Sinovac aşısı yaptıran biri Pfizer/BioNTech de olabilir mi?
“Bunu şu anki elimizdeki verilere dayanarak öneremiyoruz. Aşıları karıştırmakta bilimsel ya da güvenlik açısından bir sorun olacağını sanmıyoruz. Ama bunun ne zaman yapılması gerektiği, hangi aşının neyle devam edilmesinin hala belirlenmesi gereken ve elimize gelmemiş bir bilgi maalesef.”
Açık havada maske takmalı mı?
“Açık havada, eski günlerdeki gibi bir konser ortamına girmediğiniz, kalabalığa karışmadığınız şartlarda maske takmanın gerekli olduğuna artık inanmıyoruz.
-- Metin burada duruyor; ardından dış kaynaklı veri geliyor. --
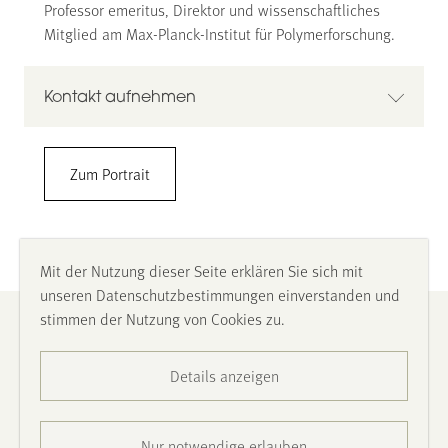
Professor emeritus, Direktor und wissenschaftliches
Mitglied am Max-Planck-Institut für Polymerforschung.
Kontakt aufnehmen
Prof. Dr. Klaus Müllen
Zum Portrait
Max-Planck-Gesellschaft
Max-Planck-Institut für Polymerforschung
Ackermannweg 10, 55128 Mainz
06131-379-150
Mit der Nutzung dieser Seite erklären Sie sich mit
muellen@mpip-mainz.mpg.de
unseren Datenschutzbestimmungen einverstanden und
muellen@mpip-mainz.mpg.de
stimmen der Nutzung von Cookies zu.
Impressum
Details anzeigen
Datenschutz
Barrierefreiheit
Nur notwendige erlauben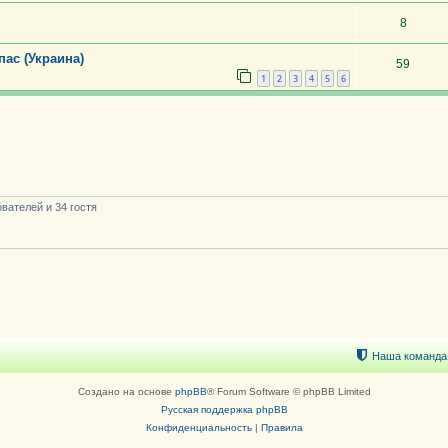
8
ас (Украина)
59
1
2
3
4
5
6
вателей и 34 гостя
Наша команда
Создано на основе
phpBB
® Forum Software © phpBB Limited
Русская поддержка phpBB
Конфиденциальность
|
Правила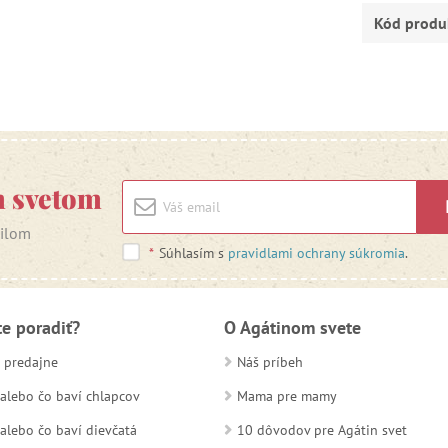
Kód produ
m svetom
ailom
*
Súhlasím s
pravidlami ochrany súkromia
.
te poradiť?
O Agátinom svete
 predajne
Náš príbeh
alebo čo baví chlapcov
Mama pre mamy
alebo čo baví dievčatá
10 dôvodov pre Agátin svet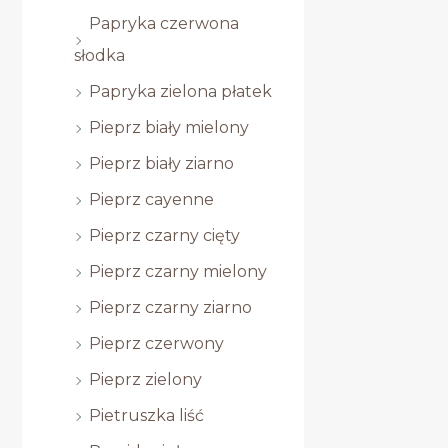
Papryka czerwona
słodka
Papryka zielona płatek
Pieprz biały mielony
Pieprz biały ziarno
Pieprz cayenne
Pieprz czarny cięty
Pieprz czarny mielony
Pieprz czarny ziarno
Pieprz czerwony
Pieprz zielony
Pietruszka liść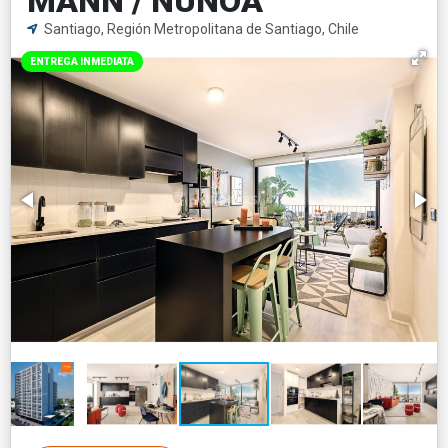
MANN / ÑUÑOA
Santiago, Región Metropolitana de Santiago, Chile
ENTREGA INMEDIATA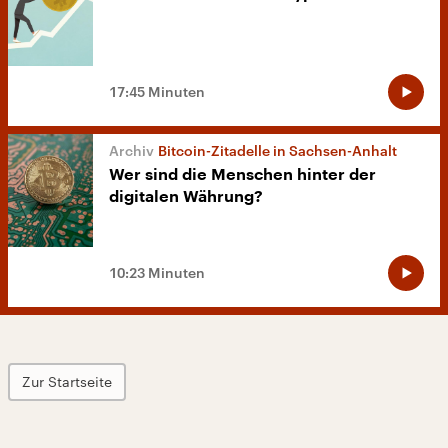
17:45 Minuten
Bitcoin-Zitadelle in Sachsen-Anhalt
Wer sind die Menschen hinter der
digitalen Währung?
10:23 Minuten
Zur Startseite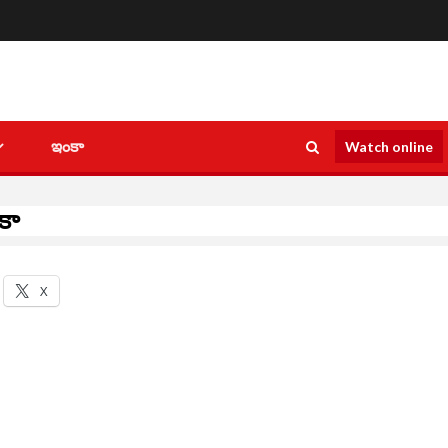
ఇంకా
Watch online
ికా
X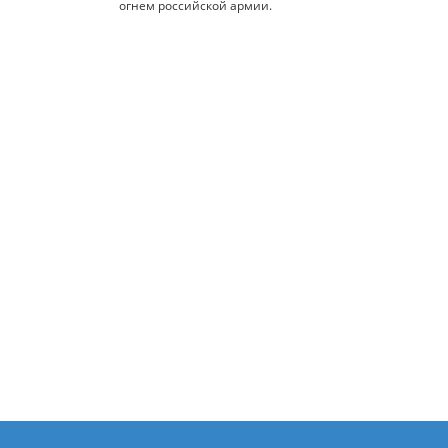
огнем российской армии.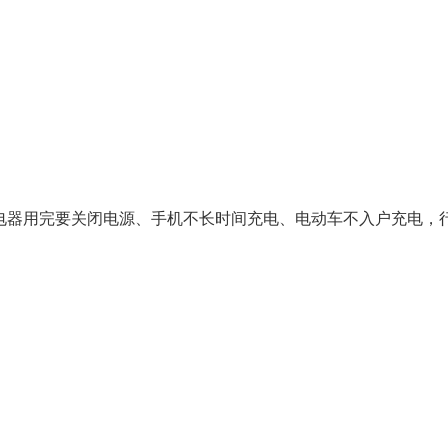
器用完要关闭电源、手机不长时间充电、电动车不入户充电，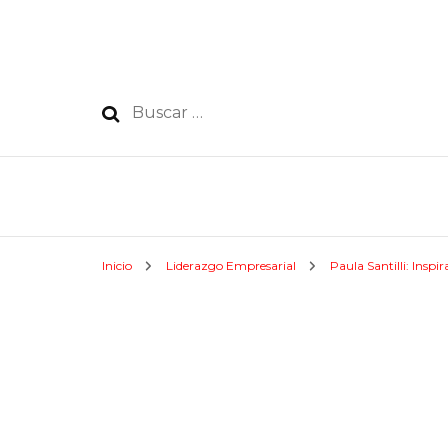
Buscar:
Inicio
Liderazgo Empresarial
Paula Santilli: Inspi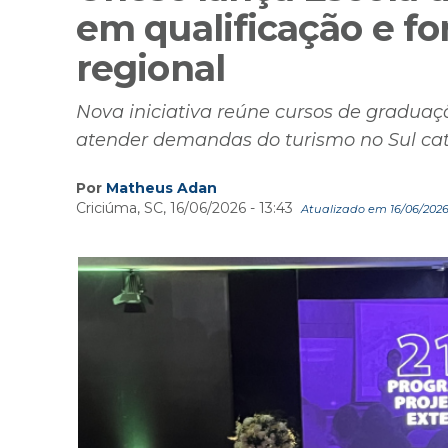
em qualificação e fo
regional
Nova iniciativa reúne cursos de graduaç
atender demandas do turismo no Sul ca
Por
Matheus Adan
Criciúma, SC, 16/06/2026 - 13:43
Atualizado em 16/06/2026 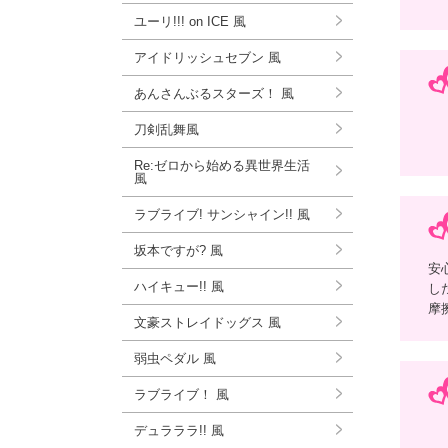
ユーリ!!! on ICE 風
アイドリッシュセブン 風
あんさんぶるスターズ！ 風
刀剣乱舞風
Re:ゼロから始める異世界生活
風
ラブライブ! サンシャイン!! 風
坂本ですが? 風
安
ハイキュー!! 風
し
摩
文豪ストレイドッグス 風
弱虫ペダル 風
ラブライブ！ 風
デュラララ!! 風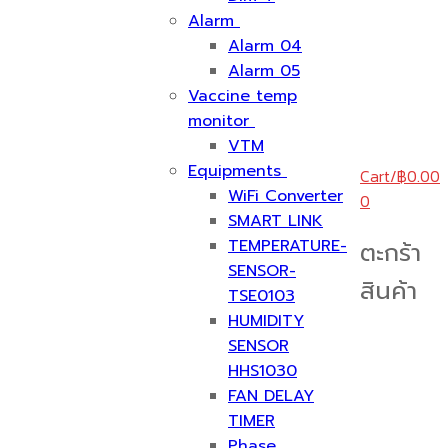
Alarm
Alarm 04
Alarm 05
Vaccine temp
monitor
VTM
Equipments
Cart
/
฿
0.00
WiFi Converter
0
SMART LINK
TEMPERATURE-
ตะกร้า
SENSOR-
สินค้า
TSE0103
HUMIDITY
SENSOR
HHS1030
FAN DELAY
TIMER
Phase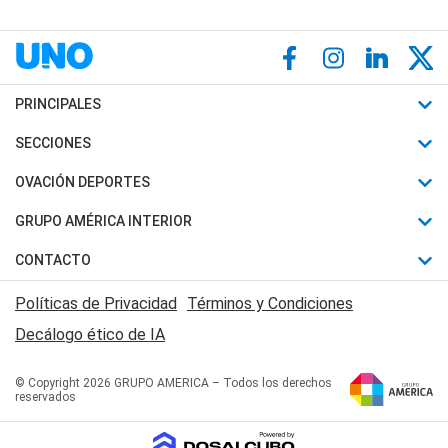
PRINCIPALES
Últimas Noticias
SECCIONES
Política
Horóscopo
OVACIÓN DEPORTES
Sociedad
Motores
Fútbol
GRUPO AMÉRICA INTERIOR
Policiales
Recetas
Mundial
Canal 7 en Vivo
CONTACTO
Judiciales
Trucos caseros
Automovilismo
Radio Nihuil
Acerca de Nosotros
Economia
Políticas de Privacidad
Términos y Condiciones
Series y Películas
Rugby
FM UNA
Contactanos
Decálogo ético de IA
Edictos y Solicitadas
Tenis
Radio Brava
Newsletter
Básquet
© Copyright 2026 GRUPO AMERICA – Todos los derechos
San Juan 8
reservados
Boxeo
Fuera de Juego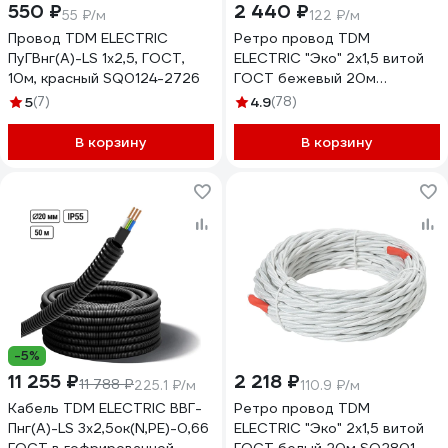
550 ₽
2 440 ₽
55 ₽/м
122 ₽/м
Провод TDM ELECTRIC
Ретро провод TDM
ПуГВнг(А)-LS 1x2,5, ГОСТ,
ELECTRIC "Эко" 2x1,5 витой
10м, красный SQ0124-2726
ГОСТ бежевый 20м
SQ2801-0211
5
(7)
4.9
(78)
В корзину
В корзину
-5%
11 255 ₽
2 218 ₽
11 788 ₽
225.1 ₽/м
110.9 ₽/м
Кабель TDM ELECTRIC ВВГ-
Ретро провод TDM
Пнг(А)-LS 3х2,5ок(N,PE)-0,66
ELECTRIC "Эко" 2x1,5 витой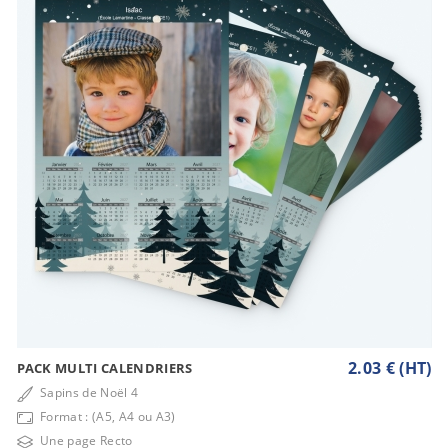
2.03 € (HT)
PACK MULTI CALENDRIERS
Sapins de Noël 4
Format : (A5, A4 ou A3)
Une page Recto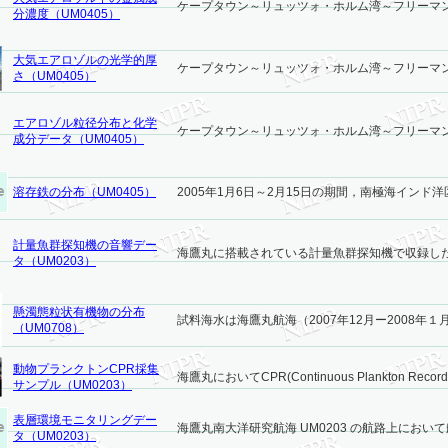
ケープタウン～リュッツォ・ホルム湾～フリーマン
分濃度（UM0405）
大気エアロゾルの光学的厚
ケープタウン～リュッツォ・ホルム湾～フリーマン
さ（UM0405）
エアロゾル粒径分布と化学
ケープタウン～リュッツォ・ホルム湾～フリーマント
成分データ（UM0405）
溶存鉄の分布（UM0405）
2005年1月6日～2月15日の期間，南極海インド洋
計量魚群探知機の音響デー
海鷹丸に搭載されている計量魚群探知機で収録した音響
タ（UM0203）
懸濁態粒状有機物の分布
試料海水は海鷹丸航海（2007年12月ー2008年１
（UM0708）
動物プランクトンCPR採集
海鷹丸においてCPR(Continuous Plankton Recorder
サンプル（UM0203）
表層環境モニタリングデー
海鷹丸南大洋研究航海 UM0203 の航路上において
タ（UM0203）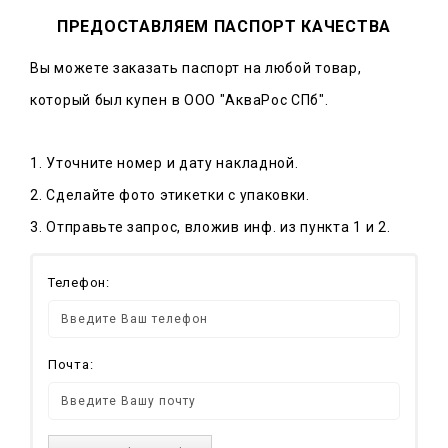
ПРЕДОСТАВЛЯЕМ ПАСПОРТ КАЧЕСТВА
Вы можете заказать паспорт на любой товар,
который был купен в ООО "АкваРос СПб".
1. Уточните номер и дату накладной.
2. Сделайте фото этикетки с упаковки.
3. Отправьте запрос, вложив инф. из пункта 1 и 2.
Телефон:
Почта: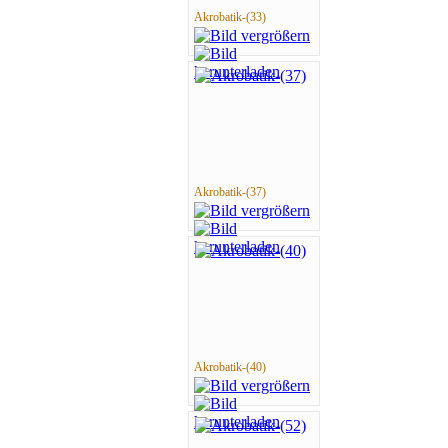
Akrobatik-(33)
Akrobatik-(37)
Akrobatik-(40)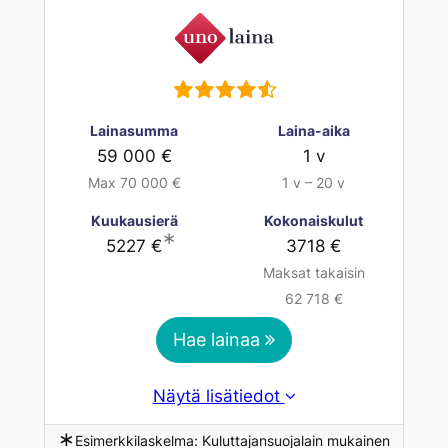
Lainasumma
Laina-aika
59 000 €
1 v
Max 70 000 €
1 v – 20 v
Kuukausierä
Kokonaiskulut
∗
5227 €
3718 €
Maksat takaisin
62 718 €
Hae lainaa
Näytä lisätiedot
∗
Esimerkkilaskelma: Kuluttajansuojalain mukainen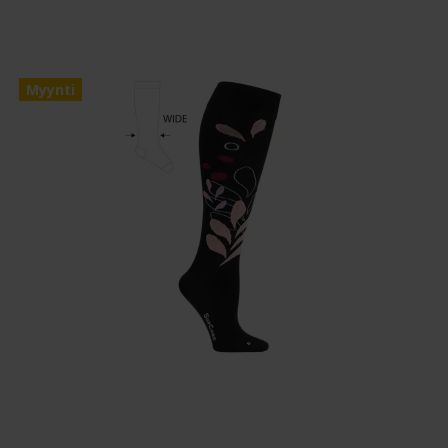
Myynti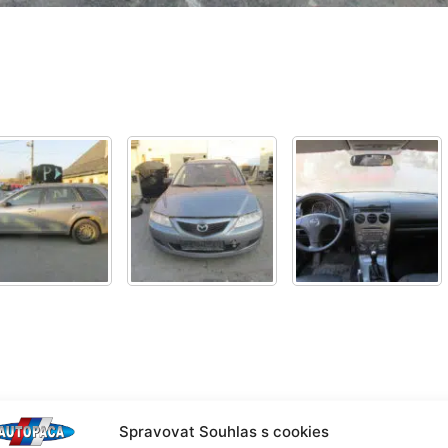
Spravovat Souhlas s cookies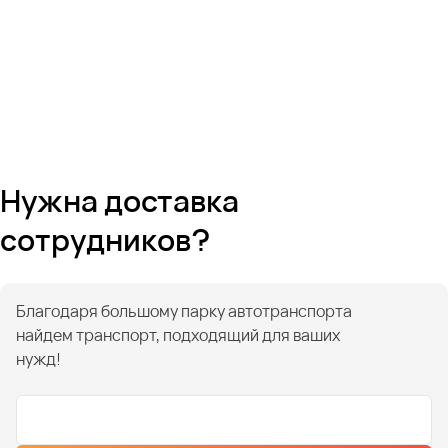
Нужна доставка
сотрудников?
Благодаря большому парку автотранспорта
найдем транспорт, подходящий для ваших
нужд!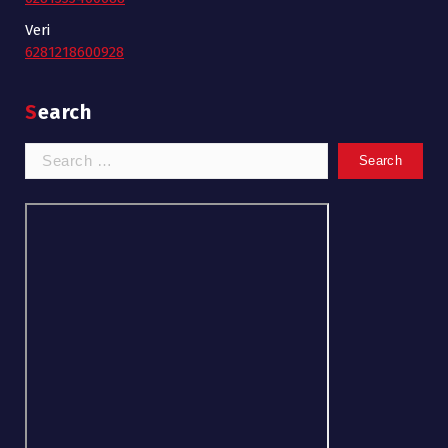
Veri
6281218600928
Search
Search
for: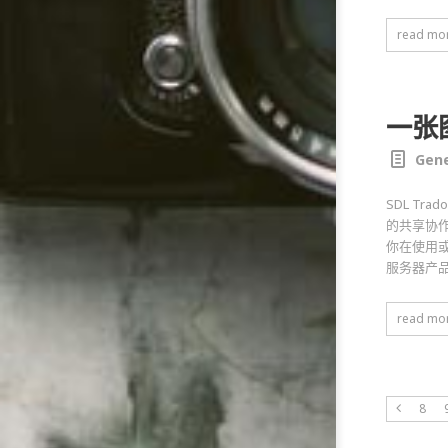
read mo
一张
Gene
SDL T
的共享协作
你在使用或计
服务器产
read mo
8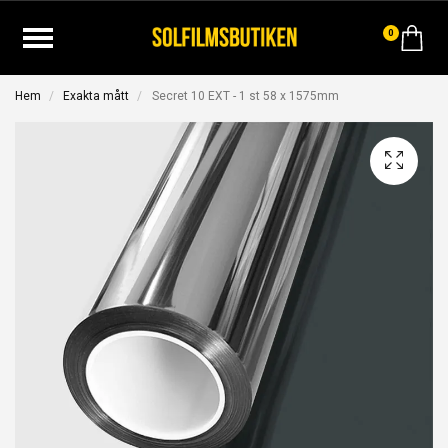
0
Hem
Exakta mått
Secret 10 EXT - 1 st 58 x 1575mm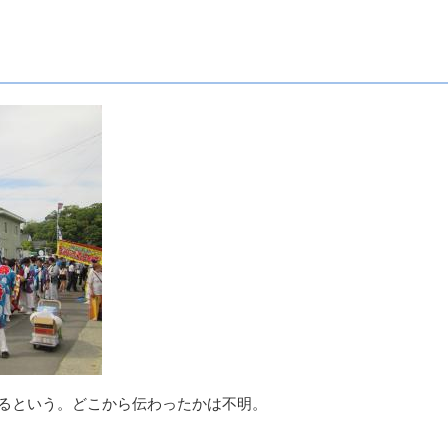
るという。どこから伝わったかは不明。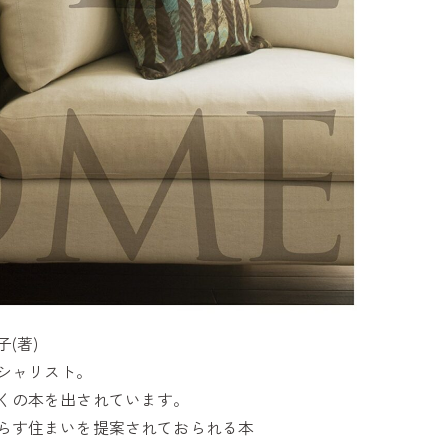
(著)
シャリスト。
くの本を出されています。
らす住まいを提案されておられる本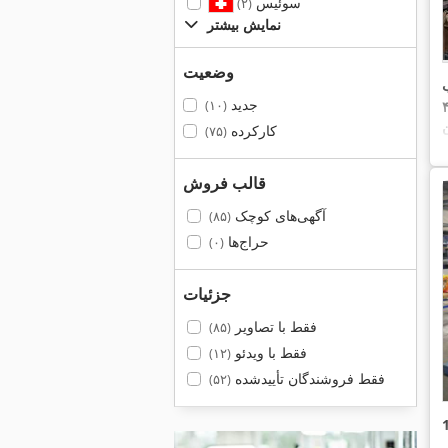
سوئیس
(۲)
نمایش بیشتر
وضعیت
اسب
جدید
(۱۰)
کارکرده
(۷۵)
قالب فروش
آگهی‌های کوچک
(۸۵)
حراج‌ها
(۰)
جزئیات
فقط با تصاویر
(۸۵)
فقط با ویدئو
(۱۲)
فقط فروشندگان تأییدشده
(۵۲)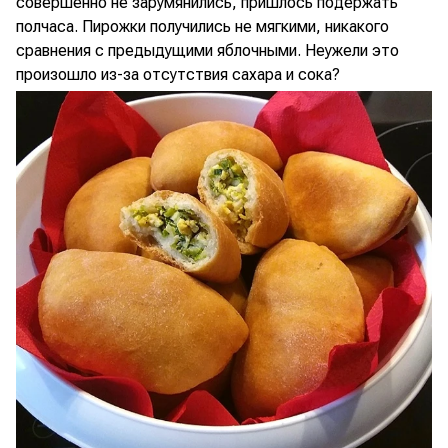
совершенно не зарумянились, пришлось подержать
полчаса. Пирожки получились не мягкими, никакого
сравнения с предыдущими яблочными. Неужели это
произошло из-за отсутствия сахара и сока?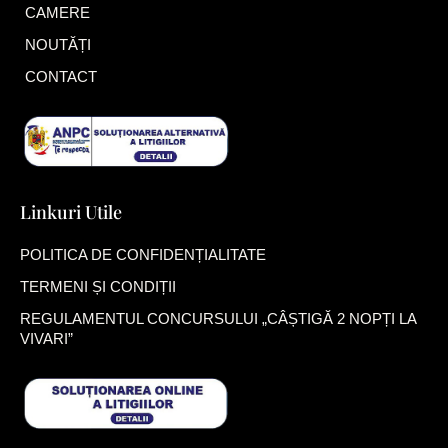
CAMERE
NOUTĂȚI
CONTACT
Linkuri Utile
POLITICA DE CONFIDENȚIALITATE
TERMENI ȘI CONDIȚII
REGULAMENTUL CONCURSULUI „CÂȘTIGĂ 2 NOPȚI LA
VIVARI”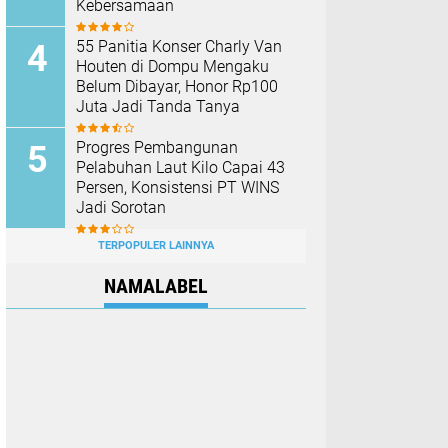
Kebersamaan
55 Panitia Konser Charly Van
Houten di Dompu Mengaku
Belum Dibayar, Honor Rp100
Juta Jadi Tanda Tanya
Progres Pembangunan
Pelabuhan Laut Kilo Capai 43
Persen, Konsistensi PT WINS
Jadi Sorotan
TERPOPULER LAINNYA
NAMALABEL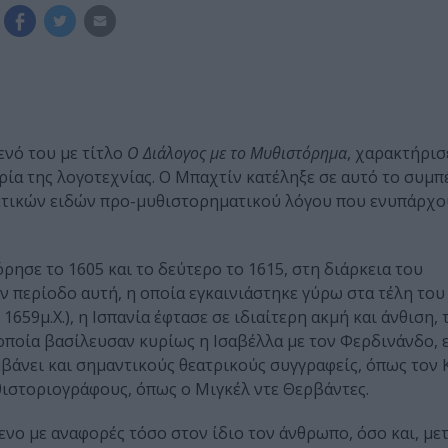
ενό του με τίτλο
Ο Διάλογος με το Μυθιστόρημα
, χαρακτήρισ
α της λογοτεχνίας. Ο Μπαχτίν κατέληξε σε αυτό το συμπ
ρετικών ειδών προ-μυθιστορηματικού λόγου που ενυπάρχο
ησε το 1605 και το δεύτερο το 1615, στη διάρκεια του
 περίοδο αυτή, η οποία εγκαινιάστηκε γύρω στα τέλη του 
1659μ.Χ.), η Ισπανία έφτασε σε ιδιαίτερη ακμή και άνθιση,
 οποία βασίλευσαν κυρίως η Ισαβέλλα με τον Φερδινάνδο, 
βάνει και σημαντικούς θεατρικούς συγγραφείς, όπως τον 
υθιστοριογράφους, όπως ο Μιγκέλ ντε Θερβάντες.
ενο με αναφορές τόσο στον ίδιο τον άνθρωπο, όσο και, με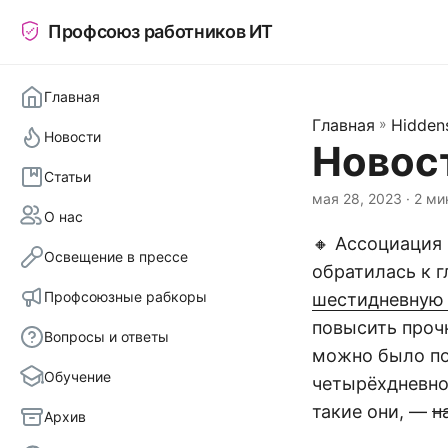
Профсоюз работников ИТ
Главная
Главная
»
Hidden
Новости
Новос
Статьи
мая 28, 2023
· 2 ми
О нас
🔸 Ассоциация
Освещение в прессе
обратилась к 
Профсоюзные рабкоры
шестидневную
повысить прочн
Вопросы и ответы
можно было по
Обучение
четырёхдневно
такие они, —
н
Архив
Özellikle aşılı insanlar için geçerli. Eğer bir toplumda çok fazla aşısız insan varsa, hala maske takmanın iyi olacağı görüşündeyiz.”
Aşıların ne kadar süre koruduğunu ne zaman öğreneceğiz?
“Aşıların bizi ne kadar süre koruduğu koruyacağını bilgisine eylül ayında hep birlikte göreceğiz. O zaman veriler yavaş yavaş gelmeye başlayacak bir yıl sonrasına dair. Ama genel olarak birçok bilim insanının bu konuda bir ortak görüşü var. Bir rapele (yeni doz) ihtiyacımız olacak. Ama bunun ne zaman olacağına henüz cevap veremiyoruz.”
Türkiye için normalleşme ne zaman?
“Sürü bağışıklığı için Türkiye’nin biraz daha aşılamaya ağırlık vermesi gerekiyor. Şu an aşılama yaşı 50-55 yaş civarına inmiş durumda. Bunun 18 yaş ve üstüne kadar inip toplumun olabildiğince aşılanması lazım. Tekrar altını çizeyim; şu aşı ya da bu aşı demiyoruz. Aşıların bu kollara yapılması lazım ki hayat artık normale dönmeye başlasın. Ama artık tünelin ucunda ışık var ve hızlı şekilde yaklaşıyoruz aşı çalışmalarının etkisiyle. Biraz daha dişimizi sıkalım. Güzel günler gelecek diye düşünüyoruz.”